Jupiter-bound Juno races toward Earth flyby

By WILLIAM HARWOOD
CBS News

Returning to its starting point after a two-year billion-mile loop out beyond the orbit of Mars, NASA's Juno probe raced toward Earth Wednesday for a velocity-boosting flyby, using the planet's gravity to fling the spacecraft on to distant Jupiter.

The centerpiece of a $1.1 billion science mission, the solar-powered Juno spacecraft was launched atop a United Launch Alliance Atlas 5 rocket from the Cape Canaveral Air Force Station, Fla., on Aug. 5, 2011.

Even though Atlas 5 boosted the spacecraft to an Earth-escape velocity of 25,000 mph -- 7 miles per second -- Juno did not have the energy to head directly to its target.

A computer graphic showing NASA's Juno spacecraft in orbit around Jupiter. Arrival is expected on July 4, 2016. (Credit: NASA)

Instead, the spacecraft was launched on a trajectory that carried it beyond the orbit of Mars and into the asteroid belt before the sun's gravity finally began pulling the craft back into the inner solar system.

In September 2012, carefully planned rocket firings altered the probe's course slightly and set up Wednesday's gravity-assist flyby of Earth. After covering 994 million miles since launch, close approach was expected at 3:21 p.m. EDT (GMT-4) when Juno was expected to pass about 350 miles above South Africa.
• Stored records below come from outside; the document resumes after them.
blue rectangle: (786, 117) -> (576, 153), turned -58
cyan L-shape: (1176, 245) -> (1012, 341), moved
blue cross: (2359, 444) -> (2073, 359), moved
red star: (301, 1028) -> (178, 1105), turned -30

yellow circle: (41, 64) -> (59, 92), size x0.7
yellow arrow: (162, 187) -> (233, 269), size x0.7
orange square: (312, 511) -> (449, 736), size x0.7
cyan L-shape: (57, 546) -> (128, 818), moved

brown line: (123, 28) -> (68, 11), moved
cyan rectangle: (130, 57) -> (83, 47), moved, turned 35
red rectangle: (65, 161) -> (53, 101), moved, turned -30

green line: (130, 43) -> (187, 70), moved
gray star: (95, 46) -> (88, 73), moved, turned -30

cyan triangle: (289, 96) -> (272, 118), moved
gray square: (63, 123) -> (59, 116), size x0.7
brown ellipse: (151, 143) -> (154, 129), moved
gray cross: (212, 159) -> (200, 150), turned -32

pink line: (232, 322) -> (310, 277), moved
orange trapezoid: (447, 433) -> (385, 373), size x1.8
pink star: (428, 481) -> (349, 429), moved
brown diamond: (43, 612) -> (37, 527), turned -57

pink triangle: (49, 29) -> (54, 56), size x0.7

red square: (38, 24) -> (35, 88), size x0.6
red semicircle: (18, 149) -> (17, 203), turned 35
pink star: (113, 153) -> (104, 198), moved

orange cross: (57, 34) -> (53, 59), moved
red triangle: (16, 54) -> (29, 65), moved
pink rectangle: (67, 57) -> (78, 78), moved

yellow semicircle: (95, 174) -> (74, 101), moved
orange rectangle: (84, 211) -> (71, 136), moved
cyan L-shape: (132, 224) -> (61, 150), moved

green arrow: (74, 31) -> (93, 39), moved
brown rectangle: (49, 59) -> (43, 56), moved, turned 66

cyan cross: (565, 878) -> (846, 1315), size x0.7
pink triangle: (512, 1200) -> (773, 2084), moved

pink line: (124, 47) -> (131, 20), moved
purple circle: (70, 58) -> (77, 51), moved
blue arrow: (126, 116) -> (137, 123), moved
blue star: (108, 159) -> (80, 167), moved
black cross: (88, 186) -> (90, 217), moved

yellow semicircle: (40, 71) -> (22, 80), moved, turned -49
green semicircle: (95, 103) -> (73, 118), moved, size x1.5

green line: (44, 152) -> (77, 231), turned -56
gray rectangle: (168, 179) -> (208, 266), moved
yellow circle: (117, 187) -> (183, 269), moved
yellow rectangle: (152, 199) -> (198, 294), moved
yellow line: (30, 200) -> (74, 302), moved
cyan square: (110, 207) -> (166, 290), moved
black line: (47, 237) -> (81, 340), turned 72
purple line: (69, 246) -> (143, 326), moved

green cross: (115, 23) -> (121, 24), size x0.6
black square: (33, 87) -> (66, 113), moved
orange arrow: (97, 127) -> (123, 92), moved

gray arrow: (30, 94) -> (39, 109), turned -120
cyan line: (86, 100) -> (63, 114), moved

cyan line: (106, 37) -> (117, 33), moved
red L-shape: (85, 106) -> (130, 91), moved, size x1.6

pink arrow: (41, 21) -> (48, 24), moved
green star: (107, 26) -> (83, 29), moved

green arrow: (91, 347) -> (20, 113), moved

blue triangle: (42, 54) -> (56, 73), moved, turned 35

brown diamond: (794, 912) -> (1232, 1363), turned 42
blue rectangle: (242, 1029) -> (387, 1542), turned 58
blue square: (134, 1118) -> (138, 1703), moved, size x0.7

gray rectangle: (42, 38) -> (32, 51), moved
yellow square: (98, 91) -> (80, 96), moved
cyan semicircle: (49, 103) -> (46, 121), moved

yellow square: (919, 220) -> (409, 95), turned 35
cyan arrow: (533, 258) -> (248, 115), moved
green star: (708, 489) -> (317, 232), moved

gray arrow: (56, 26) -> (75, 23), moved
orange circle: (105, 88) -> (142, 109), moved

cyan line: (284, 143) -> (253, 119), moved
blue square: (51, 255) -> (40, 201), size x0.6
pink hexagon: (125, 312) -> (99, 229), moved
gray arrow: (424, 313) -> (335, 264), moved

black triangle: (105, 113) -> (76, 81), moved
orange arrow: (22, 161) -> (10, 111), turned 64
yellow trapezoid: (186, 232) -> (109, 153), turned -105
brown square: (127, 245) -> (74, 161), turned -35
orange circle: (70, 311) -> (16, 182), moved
"Even a large rocket couldn't provide enough propulsion to get us all the way to Jupiter, so we are flying by the Earth for a gravity-assist that will provide about 70 percent of the initial boost provided by the Atlas V 551 rocket," Scott Bolton, Juno principal investigator, said in a statement. "The gravity assist essentially provides as much propulsion as second rocket launch."

The flyby was set up to increases Juno's velocity, relative to the sun, from 78,000 mph to around 87,000 mph, according to the Southwest Research Institute.

Tim Gasparrini, Juno program manager for Lockheed Martin Space Systems, said a direct trajectory to Jupiter would have required about 50 percent more fuel than Juno could carry.

"Had we not chosen to do the flyby, the mission would have required a bigger launch vehicle, a larger spacecraft and would have been more expensive," he said in a company statement.

During the approach to Earth and its departure from the Earth-moon system, Juno's instruments will be calibrated and put to work.

"While we are primarily using Earth as a means to get us to Jupiter, the flight team is also going to check and calibrate Juno's science instruments," Bolton said.

"As another bonus, Juno is approaching the Earth from deep space, from the sunlit side. Juno will take never-before-seen images of the Earth-moon system, giving us a chance to see what we look like from Mars or Jupiter. We plan to release a movie of this unique perspective of the Earth-Moon system shortly after the flyby."

The Juno mission is managed by the Jet Propulsion Laboratory in Pasadena, Calif., which is operated for NASA by the California Institute of Technology.

While more than 90 percent of NASA's civil service workforce have been furloughed in the ongoing government shutdown, JPL is not directly affected and key NASA personnel remain on the job to protect operational spacecraft.

If all goes well, Juno will reach its target on July 4, 2016, braking into an elliptical orbit around Jupiter's poles five years and 1.7 billion miles after launch.

Using a suite of sophisticated instruments, the four-ton spacecraft will study Jupiter's turbulent atmosphere in unprecedented detail to learn more about how the huge world evolved, whether it has a solid core and what its constituents imply about the nature of the solar nebula that coalesced 4.5 billion years ago to form the solar system.

The titanium-armored spacecraft also will map out Jupiter's magnetic field and radiation belts, absorbing the equivalent of 100 million dental X-rays over the course of 33 orbits -- one year.

"What we're really going after are some of the most fundamental questions of our solar system -- how Jupiter formed, how it evolved, what really happened early in the solar system that eventually led to all of us and the terrestrial planets," Bolton told reporters shortly after launch. "These are really basic questions, who are we, where did we come from, how did we get here?

"We're kind of going after this recipe of how planets are made. We're getting the ingredients of Jupiter, we're going to understand what the structure is like inside, how was it built, and that will give us guidance as to what happened in that early time that eventually led to us."